#### WORK TASK:
Look through the data below, and copy each line that carries the word "modem".

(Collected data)
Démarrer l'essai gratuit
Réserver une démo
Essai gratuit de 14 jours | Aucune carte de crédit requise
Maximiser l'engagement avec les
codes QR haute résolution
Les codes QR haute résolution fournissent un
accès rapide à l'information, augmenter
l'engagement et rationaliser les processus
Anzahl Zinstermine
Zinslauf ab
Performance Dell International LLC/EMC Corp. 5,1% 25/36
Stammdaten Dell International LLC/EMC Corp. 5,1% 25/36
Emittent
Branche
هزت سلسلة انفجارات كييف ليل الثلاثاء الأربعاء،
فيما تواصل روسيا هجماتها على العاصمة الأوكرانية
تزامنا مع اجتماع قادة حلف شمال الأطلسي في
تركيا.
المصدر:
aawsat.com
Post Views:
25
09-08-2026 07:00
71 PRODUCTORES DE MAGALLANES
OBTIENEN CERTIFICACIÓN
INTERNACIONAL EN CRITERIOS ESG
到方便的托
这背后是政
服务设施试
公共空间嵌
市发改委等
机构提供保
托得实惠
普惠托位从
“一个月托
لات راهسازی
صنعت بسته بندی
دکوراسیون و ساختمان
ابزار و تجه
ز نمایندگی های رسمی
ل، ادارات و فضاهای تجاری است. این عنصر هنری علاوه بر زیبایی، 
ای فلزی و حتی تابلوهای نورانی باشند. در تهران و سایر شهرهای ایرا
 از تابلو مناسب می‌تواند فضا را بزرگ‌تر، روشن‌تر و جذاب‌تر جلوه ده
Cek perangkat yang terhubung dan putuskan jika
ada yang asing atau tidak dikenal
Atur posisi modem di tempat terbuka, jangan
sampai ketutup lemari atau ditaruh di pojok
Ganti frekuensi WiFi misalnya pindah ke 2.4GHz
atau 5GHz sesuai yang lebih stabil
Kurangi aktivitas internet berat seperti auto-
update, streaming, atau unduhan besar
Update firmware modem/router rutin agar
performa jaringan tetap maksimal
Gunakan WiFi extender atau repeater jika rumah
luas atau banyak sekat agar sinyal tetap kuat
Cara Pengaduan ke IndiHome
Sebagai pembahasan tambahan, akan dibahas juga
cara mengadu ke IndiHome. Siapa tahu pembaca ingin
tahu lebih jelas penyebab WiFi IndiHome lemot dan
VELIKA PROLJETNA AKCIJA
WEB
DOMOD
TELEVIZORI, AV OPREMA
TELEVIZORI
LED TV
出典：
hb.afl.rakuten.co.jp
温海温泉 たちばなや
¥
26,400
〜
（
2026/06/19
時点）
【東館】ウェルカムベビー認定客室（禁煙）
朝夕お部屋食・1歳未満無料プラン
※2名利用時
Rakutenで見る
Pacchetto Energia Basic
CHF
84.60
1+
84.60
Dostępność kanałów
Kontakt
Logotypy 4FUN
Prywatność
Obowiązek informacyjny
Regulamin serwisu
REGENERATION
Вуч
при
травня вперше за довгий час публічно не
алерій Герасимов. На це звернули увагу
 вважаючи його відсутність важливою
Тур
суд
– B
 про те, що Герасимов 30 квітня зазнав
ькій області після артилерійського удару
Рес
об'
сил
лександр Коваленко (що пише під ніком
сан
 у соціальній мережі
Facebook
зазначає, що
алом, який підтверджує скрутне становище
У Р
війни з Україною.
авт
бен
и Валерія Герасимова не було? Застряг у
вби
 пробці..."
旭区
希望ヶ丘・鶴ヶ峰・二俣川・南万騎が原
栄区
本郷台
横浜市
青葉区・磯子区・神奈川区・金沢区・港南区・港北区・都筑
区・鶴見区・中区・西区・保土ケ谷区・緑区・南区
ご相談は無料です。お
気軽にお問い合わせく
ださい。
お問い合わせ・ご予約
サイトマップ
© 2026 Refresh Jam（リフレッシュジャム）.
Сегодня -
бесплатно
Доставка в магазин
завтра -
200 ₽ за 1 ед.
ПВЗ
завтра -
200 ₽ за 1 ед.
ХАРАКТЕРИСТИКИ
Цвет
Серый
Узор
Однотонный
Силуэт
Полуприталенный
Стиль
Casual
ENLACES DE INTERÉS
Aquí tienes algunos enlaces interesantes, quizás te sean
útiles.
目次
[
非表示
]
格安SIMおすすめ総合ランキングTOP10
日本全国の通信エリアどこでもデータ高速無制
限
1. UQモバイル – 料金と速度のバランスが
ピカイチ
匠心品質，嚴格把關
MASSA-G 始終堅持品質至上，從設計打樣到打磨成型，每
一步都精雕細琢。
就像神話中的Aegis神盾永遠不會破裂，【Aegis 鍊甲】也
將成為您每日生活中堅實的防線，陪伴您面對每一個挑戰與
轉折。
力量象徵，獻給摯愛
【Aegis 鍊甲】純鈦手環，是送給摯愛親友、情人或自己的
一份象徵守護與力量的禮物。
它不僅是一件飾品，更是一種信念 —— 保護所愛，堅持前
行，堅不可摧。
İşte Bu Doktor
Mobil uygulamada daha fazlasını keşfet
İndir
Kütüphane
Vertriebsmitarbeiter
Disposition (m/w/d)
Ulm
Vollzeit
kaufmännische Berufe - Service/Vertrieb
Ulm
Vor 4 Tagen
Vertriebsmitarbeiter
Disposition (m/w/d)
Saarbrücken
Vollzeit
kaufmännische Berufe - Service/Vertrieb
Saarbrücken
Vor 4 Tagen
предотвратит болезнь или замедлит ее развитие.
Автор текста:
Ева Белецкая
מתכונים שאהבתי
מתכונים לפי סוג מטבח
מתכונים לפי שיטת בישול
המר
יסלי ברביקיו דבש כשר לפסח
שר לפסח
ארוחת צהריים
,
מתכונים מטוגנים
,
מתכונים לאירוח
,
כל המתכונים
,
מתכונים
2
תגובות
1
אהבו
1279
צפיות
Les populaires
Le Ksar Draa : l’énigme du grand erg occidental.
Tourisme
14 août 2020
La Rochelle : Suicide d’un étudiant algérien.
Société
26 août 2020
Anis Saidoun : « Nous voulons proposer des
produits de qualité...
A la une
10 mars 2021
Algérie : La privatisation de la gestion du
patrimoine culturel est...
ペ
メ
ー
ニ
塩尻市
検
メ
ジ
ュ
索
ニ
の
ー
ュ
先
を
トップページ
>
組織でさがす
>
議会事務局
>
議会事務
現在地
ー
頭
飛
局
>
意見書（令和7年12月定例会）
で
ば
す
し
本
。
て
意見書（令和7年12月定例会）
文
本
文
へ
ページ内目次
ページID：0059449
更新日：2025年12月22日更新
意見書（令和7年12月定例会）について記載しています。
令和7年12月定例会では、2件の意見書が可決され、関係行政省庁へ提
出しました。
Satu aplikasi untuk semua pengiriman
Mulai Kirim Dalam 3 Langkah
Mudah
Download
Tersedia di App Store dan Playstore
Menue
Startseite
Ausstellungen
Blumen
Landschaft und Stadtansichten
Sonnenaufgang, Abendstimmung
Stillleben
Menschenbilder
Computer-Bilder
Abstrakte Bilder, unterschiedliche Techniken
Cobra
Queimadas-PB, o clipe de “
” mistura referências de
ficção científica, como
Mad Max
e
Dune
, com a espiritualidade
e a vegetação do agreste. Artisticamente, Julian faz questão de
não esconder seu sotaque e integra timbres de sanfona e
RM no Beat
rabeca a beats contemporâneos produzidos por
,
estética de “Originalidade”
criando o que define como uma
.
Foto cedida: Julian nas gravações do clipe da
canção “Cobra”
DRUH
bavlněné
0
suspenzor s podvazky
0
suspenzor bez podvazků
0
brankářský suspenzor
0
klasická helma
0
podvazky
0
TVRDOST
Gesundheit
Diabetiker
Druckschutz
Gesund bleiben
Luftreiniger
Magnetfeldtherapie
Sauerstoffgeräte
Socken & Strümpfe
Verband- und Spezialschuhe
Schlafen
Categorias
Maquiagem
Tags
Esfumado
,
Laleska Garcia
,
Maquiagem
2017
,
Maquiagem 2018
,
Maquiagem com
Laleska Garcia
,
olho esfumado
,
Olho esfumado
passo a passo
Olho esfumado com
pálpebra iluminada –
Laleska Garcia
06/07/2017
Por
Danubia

#### EXERCISE ANSWER:
Atur posisi modem di tempat terbuka, jangan
Update firmware modem/router rutin agar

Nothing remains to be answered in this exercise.